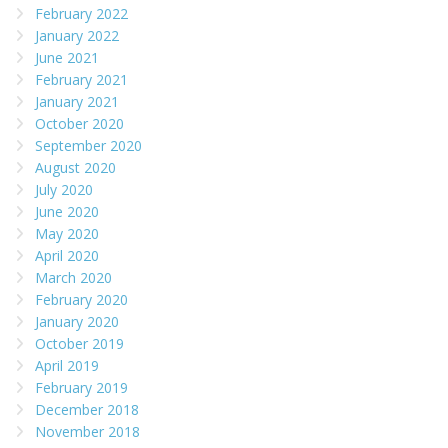
February 2022
January 2022
June 2021
February 2021
January 2021
October 2020
September 2020
August 2020
July 2020
June 2020
May 2020
April 2020
March 2020
February 2020
January 2020
October 2019
April 2019
February 2019
December 2018
November 2018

━━━━━━━━

The records above need to be copied exactly, with the pictures left out.

Answer to this problem |
February 2022
January 2022
June 2021
February 2021
January 2021
October 2020
September 2020
August 2020
July 2020
June 2020
May 2020
April 2020
March 2020
February 2020
January 2020
October 2019
April 2019
February 2019
December 2018
November 2018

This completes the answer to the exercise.